Dominica’s High Court has overturned a ban on consensual same-sex relations in the Caribbean island nation.

The court ruled parts of the law that criminalised same-sex activity went against the country’s constitution.

A gay man living in Dominica who brought the case said the law violated his constitutional rights.

LGBTQ activists welcomed the decision, hailing it as “a significant milestone in the ongoing struggle for LGBTQ rights in the Caribbean”.

The court ruled that sections 14 and 16 of the Sexual Offences Act, which criminalised consensual same-sex activity between adults, were unconstitutional.

Writing in the ruling, Justice Kimberly Cenac-Phulgence said the court found they breached the right to liberty, freedom of expression and protection of personal privacy, as enshrined in the country’s constitution.

The anonymous claimant, an openly gay man, stated that the laws had condemned him “to live in constant fear of criminal sanction for engaging in consensual sexual activity” and further argued that these laws incited “hateful and violent conduct towards him and other LGBT persons” which he said prevented him “from living and expressing himself freely and in dignity”.

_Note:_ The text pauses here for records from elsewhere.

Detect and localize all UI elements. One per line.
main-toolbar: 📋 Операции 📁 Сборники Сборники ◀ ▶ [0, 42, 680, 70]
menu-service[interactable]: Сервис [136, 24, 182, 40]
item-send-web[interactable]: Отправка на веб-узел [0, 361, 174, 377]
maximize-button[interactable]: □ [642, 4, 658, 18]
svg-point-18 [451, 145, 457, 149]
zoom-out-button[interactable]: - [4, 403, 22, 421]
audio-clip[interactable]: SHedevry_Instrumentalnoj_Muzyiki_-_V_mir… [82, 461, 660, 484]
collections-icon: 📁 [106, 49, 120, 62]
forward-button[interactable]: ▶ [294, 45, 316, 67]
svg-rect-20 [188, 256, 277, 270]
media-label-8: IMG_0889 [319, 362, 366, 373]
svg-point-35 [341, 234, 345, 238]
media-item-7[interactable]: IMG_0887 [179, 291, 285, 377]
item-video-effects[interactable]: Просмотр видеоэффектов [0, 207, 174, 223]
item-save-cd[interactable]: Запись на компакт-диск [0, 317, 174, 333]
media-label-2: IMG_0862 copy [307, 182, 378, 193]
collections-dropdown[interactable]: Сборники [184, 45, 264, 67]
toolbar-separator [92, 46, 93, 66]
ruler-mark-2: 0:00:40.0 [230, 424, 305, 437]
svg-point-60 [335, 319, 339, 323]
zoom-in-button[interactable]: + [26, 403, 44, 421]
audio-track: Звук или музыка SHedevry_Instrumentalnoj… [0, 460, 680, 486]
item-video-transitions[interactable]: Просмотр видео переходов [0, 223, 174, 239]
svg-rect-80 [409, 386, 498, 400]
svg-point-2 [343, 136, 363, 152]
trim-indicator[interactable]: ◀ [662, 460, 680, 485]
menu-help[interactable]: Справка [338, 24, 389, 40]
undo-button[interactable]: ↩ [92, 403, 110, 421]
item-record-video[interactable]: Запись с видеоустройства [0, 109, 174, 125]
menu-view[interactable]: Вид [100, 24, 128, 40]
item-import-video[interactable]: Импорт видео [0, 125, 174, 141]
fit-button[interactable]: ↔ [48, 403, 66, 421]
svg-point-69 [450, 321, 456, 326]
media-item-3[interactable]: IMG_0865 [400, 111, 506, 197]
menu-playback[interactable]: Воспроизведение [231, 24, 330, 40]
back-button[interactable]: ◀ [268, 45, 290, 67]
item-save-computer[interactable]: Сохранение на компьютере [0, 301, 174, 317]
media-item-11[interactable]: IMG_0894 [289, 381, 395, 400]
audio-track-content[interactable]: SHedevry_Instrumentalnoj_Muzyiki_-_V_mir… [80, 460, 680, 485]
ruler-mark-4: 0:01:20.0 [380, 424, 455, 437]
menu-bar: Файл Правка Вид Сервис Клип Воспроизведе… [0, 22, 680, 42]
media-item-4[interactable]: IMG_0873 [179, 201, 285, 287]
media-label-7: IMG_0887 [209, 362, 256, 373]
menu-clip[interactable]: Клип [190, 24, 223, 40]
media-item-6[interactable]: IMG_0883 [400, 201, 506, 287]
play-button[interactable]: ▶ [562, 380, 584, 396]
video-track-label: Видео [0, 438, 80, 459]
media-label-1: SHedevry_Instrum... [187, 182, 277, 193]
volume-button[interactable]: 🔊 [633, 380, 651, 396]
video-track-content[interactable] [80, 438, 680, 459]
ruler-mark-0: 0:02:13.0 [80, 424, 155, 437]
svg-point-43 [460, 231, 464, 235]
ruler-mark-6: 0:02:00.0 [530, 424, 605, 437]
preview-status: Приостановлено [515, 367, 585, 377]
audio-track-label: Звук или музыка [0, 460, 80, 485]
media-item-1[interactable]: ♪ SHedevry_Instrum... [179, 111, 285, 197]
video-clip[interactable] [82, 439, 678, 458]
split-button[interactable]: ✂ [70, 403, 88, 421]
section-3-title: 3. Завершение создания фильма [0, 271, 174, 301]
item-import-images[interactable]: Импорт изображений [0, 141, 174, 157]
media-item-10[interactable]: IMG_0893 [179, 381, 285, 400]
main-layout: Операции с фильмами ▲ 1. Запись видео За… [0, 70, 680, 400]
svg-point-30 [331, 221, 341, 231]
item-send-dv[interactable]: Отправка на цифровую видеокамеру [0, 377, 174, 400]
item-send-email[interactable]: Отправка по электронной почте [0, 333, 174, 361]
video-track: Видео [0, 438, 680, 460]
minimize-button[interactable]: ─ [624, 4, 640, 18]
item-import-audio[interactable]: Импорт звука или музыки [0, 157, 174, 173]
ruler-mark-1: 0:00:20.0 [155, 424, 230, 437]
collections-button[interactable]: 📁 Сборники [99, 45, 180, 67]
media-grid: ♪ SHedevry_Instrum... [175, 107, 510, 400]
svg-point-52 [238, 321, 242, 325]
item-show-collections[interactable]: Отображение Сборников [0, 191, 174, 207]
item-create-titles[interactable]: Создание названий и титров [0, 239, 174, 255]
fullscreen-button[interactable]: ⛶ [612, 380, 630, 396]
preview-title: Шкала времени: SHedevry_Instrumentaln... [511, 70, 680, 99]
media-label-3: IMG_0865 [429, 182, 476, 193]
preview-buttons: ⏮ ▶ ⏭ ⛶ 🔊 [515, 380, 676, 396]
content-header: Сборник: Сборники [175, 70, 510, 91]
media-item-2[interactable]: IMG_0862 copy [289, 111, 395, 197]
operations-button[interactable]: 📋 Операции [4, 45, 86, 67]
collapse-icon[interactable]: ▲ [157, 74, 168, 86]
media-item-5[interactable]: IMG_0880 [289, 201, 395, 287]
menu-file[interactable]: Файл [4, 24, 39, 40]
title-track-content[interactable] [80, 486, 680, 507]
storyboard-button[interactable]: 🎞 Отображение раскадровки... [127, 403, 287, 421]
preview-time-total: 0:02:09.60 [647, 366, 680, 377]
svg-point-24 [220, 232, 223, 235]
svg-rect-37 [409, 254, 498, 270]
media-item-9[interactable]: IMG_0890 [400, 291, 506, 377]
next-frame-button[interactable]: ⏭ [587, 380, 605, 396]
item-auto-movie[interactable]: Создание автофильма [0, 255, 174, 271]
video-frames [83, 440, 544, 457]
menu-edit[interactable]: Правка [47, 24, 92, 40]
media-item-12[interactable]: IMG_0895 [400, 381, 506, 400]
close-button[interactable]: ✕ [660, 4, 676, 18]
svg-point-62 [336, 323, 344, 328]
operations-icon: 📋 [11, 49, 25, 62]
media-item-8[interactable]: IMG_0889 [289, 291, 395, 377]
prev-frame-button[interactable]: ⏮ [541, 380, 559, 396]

Reacting to the ruling, Daryl Phillip, founder of the charity Minority Rights Dominica (MiRiDom), said: “This ruling sets Dominica on a promising path toward restoring people’s dignity and safeguarding LGBTQ people’s rights to privacy, health, and freedom from torture and ill-treatment, aligning with international human rights obligations.”

He added, however, that the ruling did not mean “that homophobia is going to stop tomorrow”. “It’s a process,”  Phillip said.

Outright International, a human rights LGBTQ NGO, said: “Decriminalisation helps create an environment where LGBTQ individuals can live openly without fear of persecution, enabling them to access health care, education, and employment without facing discrimination.”

“The repeal of these discriminatory laws is a testament to the tireless efforts of activists, advocates, and allies who have long fought for justice and equality.

It is a victory for human rights and a significant milestone in the ongoing struggle for LGBTQ rights in the Caribbean,” Outright executive director Maria Sjödin said.

Laws criminalising sexual activity between people of the same sex in English-speaking Caribbean nations were first imposed by the British under their rule in the 1800s, according to a report by Outright.

In recent years, a number of Anglophone Caribbean nations have repealed such laws, including Antigua and Barbuda, Barbados. Belize, Saint Kitts and Nevis, and Trinidad and Tobago. A case is also pending in St Lucia.

Five other Caribbean nations – Guyana, Grenada, Jamaica, and St Vincent and the Grenadines – still criminalise same-sex relations.